8.30.2012

Sedona


Aside from myself, there is no sign of me. The arguments are eternal and lack hope of solution. What does it mean to be among the Living? Tossing and turning I try to understand the mystery called love.
By the time I realize I’m in bed, the sky was already getting light and I know I’ve never been so comfortable with the feeling of love with anyone else but you, and yet, still lacking part of life. What does it mean to be truly happy?

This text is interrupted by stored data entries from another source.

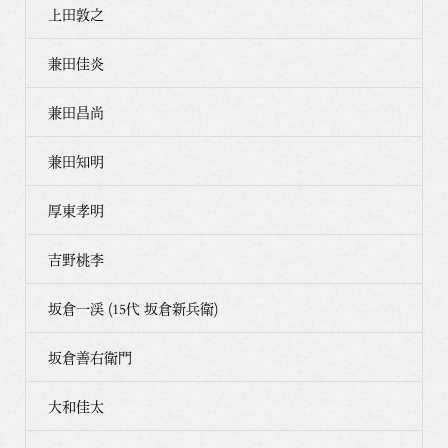
上田敦之
兼田佳炎
兼田昌尚
兼田知明
厚東孝明
吉野桃李
坂倉一渓 (15代 坂倉新兵衛)
坂倉善右衛門
大和佳太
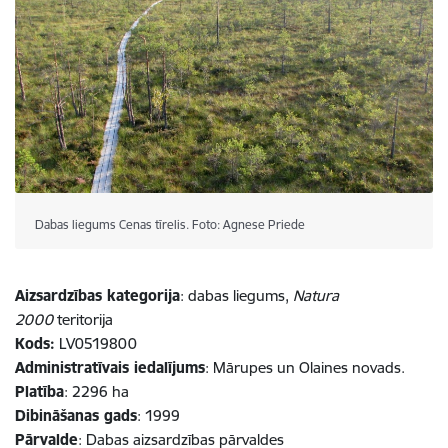
Dabas liegums Cenas tīrelis. Foto: Agnese Priede
Aizsardzības kategorija
: dabas liegums,
Natura
2000
teritorija
Kods:
LV0519800
Administratīvais iedalījums
: Mārupes un Olaines novads.
Platība
: 2296 ha
Dibināšanas gads
: 1999
Pārvalde
: Dabas aizsardzības pārvaldes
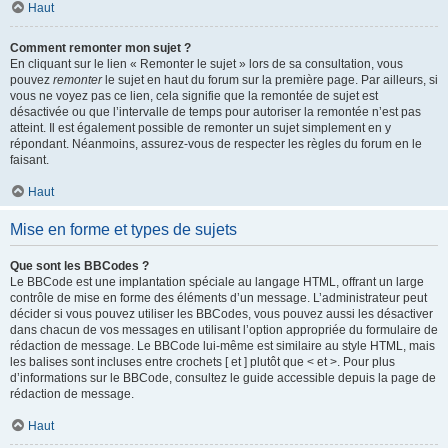
Haut
Comment remonter mon sujet ?
En cliquant sur le lien « Remonter le sujet » lors de sa consultation, vous
pouvez
remonter
le sujet en haut du forum sur la première page. Par ailleurs, si
vous ne voyez pas ce lien, cela signifie que la remontée de sujet est
désactivée ou que l’intervalle de temps pour autoriser la remontée n’est pas
atteint. Il est également possible de remonter un sujet simplement en y
répondant. Néanmoins, assurez-vous de respecter les règles du forum en le
faisant.
Haut
Mise en forme et types de sujets
Que sont les BBCodes ?
Le BBCode est une implantation spéciale au langage HTML, offrant un large
contrôle de mise en forme des éléments d’un message. L’administrateur peut
décider si vous pouvez utiliser les BBCodes, vous pouvez aussi les désactiver
dans chacun de vos messages en utilisant l’option appropriée du formulaire de
rédaction de message. Le BBCode lui-même est similaire au style HTML, mais
les balises sont incluses entre crochets [ et ] plutôt que < et >. Pour plus
d’informations sur le BBCode, consultez le guide accessible depuis la page de
rédaction de message.
Haut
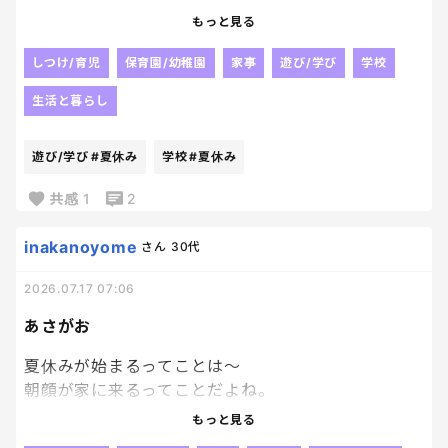
息子は体も小さいし細いし…
でも今は正直、
もっと見る
夏休み前の３連休とか全然求めてないっす‼‼
同じ気持ちの人、いたりしないかな…
もうすぐ連休始まるのに！
しつけ/育児
保育園/幼稚園
家事
遊び/学び
学校
１か月もの連休がくるってのに
生活と暮らし
なんの３連休よ‼
遊び/学び
#夏休み
学校
#夏休み
共感
1
2
inakanoyome
さん
30代
2026.07.17 07:06
あさがお
夏休みが始まるってことは～
朝顔が家に来るってことだよね。
今年は本気で自分で水やり
もっと見る
やってもらおう。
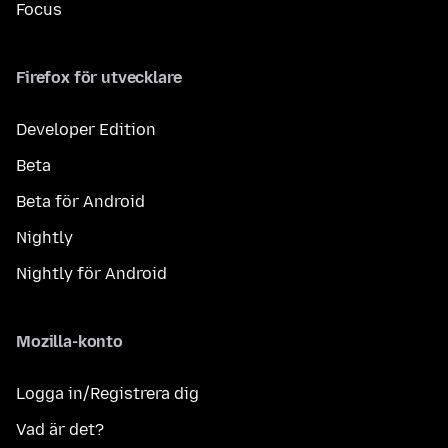
Focus
Firefox för utvecklare
Developer Edition
Beta
Beta för Android
Nightly
Nightly för Android
Mozilla-konto
Logga in/Registrera dig
Vad är det?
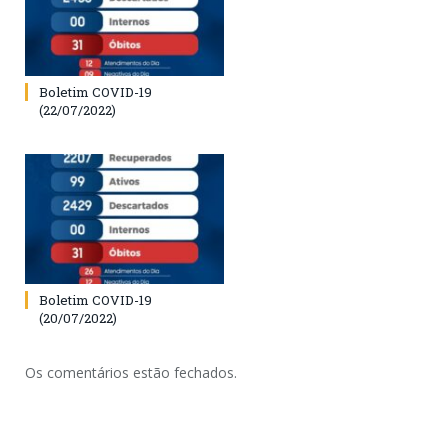
Boletim COVID-19
(22/07/2022)
Boletim COVID-19
(20/07/2022)
Os comentários estão fechados.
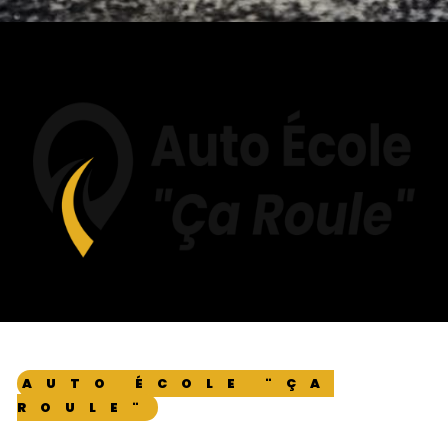
AUTO ÉCOLE "ÇA
ROULE"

The sky is brilliant and full of clouds, I’m reminded of how lucky I am, just by admiring your smile and I fell honored with your care and tenderness. To have been singled out, when two suddenly become one, following the rhythm of our hearts, I inhale and you breathe, my synaptic connections almost don’t get this far to understand the cognitive side of our relationship. The memory of myself becomes more faint, unclear and distant; however, your sweet presence somehow, transports me to a better path of truthiness and clarity. I sometimes deny the world because it is inconsistent with my dreams and as I grow older, the innocence of believing that good always prevails opens space for the eternal disappointment of life as it is.
I close my eyes and think about the way you wrinkle your nose when thinking, or your beak face when fixing your hair in the mirror. Just got a message from you. I always wonder how can you flip my stomach inside out? How can you make my heart beat in such extreme rhythm? While waiting for your return a whole species of butterfly may have become extinct.
It is said that Angels feel a general love for the Living, though being general doesn’t make it any less potent. They often wonder how is it to have a sense of smell, or what is it like to dream. They can only speculate, much like the Living speculate about the nature of God. We all can only rely on faith and our beliefs. It is also said, that there are linguistic signs for everything, but what if they are wrong? I tend to try finding reason an explanation for it all, but sometimes there aren’t words for everything.
There was a time when we weren’t aware of each other’s existence and at first glance we didn’t really recognize that it was only together that we would have a chance of happiness, thus one does not find it solely in romantic love, it is a great path to start the daily battle that needs to be fought. It takes time to getting used to each other’s habits and mannerisms, routines can only be created with patience and acceptance of our flaws, however it’ll be worth it the effort, for you are the only one who makes my heart shines even when the darkness strikes. My only hope is that in the end it all comes together as if everything is part of a big plan, I just forget sometimes that the world is not on the same schedule as I.